(The task)
Among the lines below, tally those that contain "left" and respond with the total only.

(Excerpted data)

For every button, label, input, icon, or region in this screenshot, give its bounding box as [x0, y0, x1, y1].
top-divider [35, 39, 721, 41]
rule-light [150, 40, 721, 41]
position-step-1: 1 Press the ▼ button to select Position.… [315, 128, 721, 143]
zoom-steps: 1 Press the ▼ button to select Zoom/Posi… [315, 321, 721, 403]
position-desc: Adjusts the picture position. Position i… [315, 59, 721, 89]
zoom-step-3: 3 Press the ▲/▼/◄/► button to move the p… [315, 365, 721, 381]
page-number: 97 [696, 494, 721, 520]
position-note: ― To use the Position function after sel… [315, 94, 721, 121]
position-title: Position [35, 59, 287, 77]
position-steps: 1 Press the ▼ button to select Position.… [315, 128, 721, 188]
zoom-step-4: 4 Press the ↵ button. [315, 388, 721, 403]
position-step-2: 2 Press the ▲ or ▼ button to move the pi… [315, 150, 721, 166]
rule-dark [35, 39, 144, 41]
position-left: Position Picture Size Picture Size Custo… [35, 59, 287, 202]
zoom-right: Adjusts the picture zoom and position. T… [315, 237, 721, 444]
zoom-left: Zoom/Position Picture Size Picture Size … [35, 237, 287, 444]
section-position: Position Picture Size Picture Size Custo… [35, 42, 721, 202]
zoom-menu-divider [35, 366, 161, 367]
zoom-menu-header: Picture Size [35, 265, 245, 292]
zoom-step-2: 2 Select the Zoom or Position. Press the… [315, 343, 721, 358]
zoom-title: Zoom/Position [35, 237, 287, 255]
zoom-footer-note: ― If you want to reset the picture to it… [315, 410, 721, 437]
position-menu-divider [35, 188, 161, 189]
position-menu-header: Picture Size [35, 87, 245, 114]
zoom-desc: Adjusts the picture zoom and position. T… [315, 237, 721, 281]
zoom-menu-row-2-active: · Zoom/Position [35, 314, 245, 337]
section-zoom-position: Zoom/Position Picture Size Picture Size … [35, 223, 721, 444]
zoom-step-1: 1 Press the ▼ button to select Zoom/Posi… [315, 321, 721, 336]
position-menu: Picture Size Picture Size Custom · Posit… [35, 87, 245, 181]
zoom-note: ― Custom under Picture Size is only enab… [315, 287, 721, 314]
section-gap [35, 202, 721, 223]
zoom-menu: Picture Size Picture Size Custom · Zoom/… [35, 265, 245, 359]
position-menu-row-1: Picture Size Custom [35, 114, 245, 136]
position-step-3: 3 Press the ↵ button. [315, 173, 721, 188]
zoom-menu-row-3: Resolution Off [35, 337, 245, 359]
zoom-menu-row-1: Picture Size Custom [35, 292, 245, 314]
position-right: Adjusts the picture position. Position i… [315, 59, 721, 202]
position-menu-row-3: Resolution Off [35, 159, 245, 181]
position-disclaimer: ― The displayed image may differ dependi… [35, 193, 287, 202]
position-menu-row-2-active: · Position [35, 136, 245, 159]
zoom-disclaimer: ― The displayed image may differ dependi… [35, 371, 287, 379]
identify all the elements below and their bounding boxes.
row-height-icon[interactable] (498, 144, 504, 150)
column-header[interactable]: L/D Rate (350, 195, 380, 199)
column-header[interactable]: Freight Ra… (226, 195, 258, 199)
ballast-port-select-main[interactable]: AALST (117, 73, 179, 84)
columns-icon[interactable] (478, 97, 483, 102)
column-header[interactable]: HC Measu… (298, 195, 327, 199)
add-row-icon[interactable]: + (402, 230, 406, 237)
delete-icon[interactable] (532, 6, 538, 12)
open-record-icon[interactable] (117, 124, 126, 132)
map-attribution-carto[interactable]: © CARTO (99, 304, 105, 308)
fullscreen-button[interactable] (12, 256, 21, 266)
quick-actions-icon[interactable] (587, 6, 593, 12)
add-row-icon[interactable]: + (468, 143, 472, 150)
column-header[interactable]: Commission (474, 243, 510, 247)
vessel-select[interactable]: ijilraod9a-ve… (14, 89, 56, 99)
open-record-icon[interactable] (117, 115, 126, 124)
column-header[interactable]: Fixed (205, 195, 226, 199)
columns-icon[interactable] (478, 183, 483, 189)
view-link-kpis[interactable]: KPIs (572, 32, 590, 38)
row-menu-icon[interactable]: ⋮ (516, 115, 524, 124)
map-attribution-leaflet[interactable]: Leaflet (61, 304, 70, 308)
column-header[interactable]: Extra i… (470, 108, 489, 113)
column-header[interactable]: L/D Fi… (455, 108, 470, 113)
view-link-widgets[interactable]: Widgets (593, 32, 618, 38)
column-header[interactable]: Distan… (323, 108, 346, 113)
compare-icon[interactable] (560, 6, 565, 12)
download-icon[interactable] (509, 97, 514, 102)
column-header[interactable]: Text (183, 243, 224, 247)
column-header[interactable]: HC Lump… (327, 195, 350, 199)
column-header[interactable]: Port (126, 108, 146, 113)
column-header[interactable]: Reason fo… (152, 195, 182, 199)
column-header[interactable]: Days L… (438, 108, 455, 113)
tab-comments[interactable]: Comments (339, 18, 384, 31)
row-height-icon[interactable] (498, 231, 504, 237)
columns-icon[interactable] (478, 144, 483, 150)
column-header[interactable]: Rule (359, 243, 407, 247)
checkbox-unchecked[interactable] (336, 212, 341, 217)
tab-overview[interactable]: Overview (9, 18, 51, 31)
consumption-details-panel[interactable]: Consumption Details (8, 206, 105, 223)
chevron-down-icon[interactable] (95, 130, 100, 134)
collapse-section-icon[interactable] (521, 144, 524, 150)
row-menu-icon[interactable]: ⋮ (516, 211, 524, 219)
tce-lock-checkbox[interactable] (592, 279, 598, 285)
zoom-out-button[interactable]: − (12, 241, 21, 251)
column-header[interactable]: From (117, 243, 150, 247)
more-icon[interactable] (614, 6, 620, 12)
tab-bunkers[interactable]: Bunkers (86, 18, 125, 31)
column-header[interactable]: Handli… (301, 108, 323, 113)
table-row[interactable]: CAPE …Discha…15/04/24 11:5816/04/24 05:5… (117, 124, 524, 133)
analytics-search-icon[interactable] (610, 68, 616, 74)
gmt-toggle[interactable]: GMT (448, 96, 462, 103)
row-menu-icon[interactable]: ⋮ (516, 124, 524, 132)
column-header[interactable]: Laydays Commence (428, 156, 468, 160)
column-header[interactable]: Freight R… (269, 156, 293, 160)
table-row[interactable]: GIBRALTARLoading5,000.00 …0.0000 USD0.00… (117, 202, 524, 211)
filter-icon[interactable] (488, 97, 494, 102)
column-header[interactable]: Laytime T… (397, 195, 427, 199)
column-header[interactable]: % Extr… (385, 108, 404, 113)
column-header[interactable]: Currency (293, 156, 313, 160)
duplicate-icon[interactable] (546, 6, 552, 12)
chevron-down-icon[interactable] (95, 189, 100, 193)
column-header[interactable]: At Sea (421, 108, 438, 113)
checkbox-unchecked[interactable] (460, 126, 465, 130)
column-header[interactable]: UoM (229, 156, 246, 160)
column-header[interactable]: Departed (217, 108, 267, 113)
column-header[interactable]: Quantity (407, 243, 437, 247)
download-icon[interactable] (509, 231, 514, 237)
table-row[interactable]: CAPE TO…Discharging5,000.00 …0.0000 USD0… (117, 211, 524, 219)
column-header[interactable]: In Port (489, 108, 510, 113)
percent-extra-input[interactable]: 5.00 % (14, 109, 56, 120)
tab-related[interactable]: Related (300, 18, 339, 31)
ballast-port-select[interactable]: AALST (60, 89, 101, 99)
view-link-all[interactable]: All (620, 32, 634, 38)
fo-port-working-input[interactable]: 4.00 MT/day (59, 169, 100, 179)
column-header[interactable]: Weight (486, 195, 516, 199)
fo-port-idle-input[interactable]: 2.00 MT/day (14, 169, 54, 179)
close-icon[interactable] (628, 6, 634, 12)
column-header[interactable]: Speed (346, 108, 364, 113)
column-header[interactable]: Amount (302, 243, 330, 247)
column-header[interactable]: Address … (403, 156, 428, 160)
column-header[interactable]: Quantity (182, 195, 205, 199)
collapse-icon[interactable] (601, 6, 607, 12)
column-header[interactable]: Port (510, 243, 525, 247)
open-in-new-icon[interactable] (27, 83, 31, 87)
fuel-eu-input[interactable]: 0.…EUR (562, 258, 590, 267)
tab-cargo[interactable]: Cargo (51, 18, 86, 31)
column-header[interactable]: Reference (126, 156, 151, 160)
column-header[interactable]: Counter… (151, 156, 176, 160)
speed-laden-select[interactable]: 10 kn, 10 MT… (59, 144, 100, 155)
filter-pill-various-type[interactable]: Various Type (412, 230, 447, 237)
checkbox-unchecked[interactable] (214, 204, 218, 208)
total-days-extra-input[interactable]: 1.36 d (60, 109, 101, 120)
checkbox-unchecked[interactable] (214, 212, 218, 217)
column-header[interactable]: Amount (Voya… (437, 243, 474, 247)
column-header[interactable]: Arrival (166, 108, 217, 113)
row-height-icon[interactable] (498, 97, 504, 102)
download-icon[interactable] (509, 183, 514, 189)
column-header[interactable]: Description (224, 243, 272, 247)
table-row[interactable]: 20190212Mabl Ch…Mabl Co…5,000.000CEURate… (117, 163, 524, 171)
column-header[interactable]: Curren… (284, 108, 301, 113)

(Task response)
2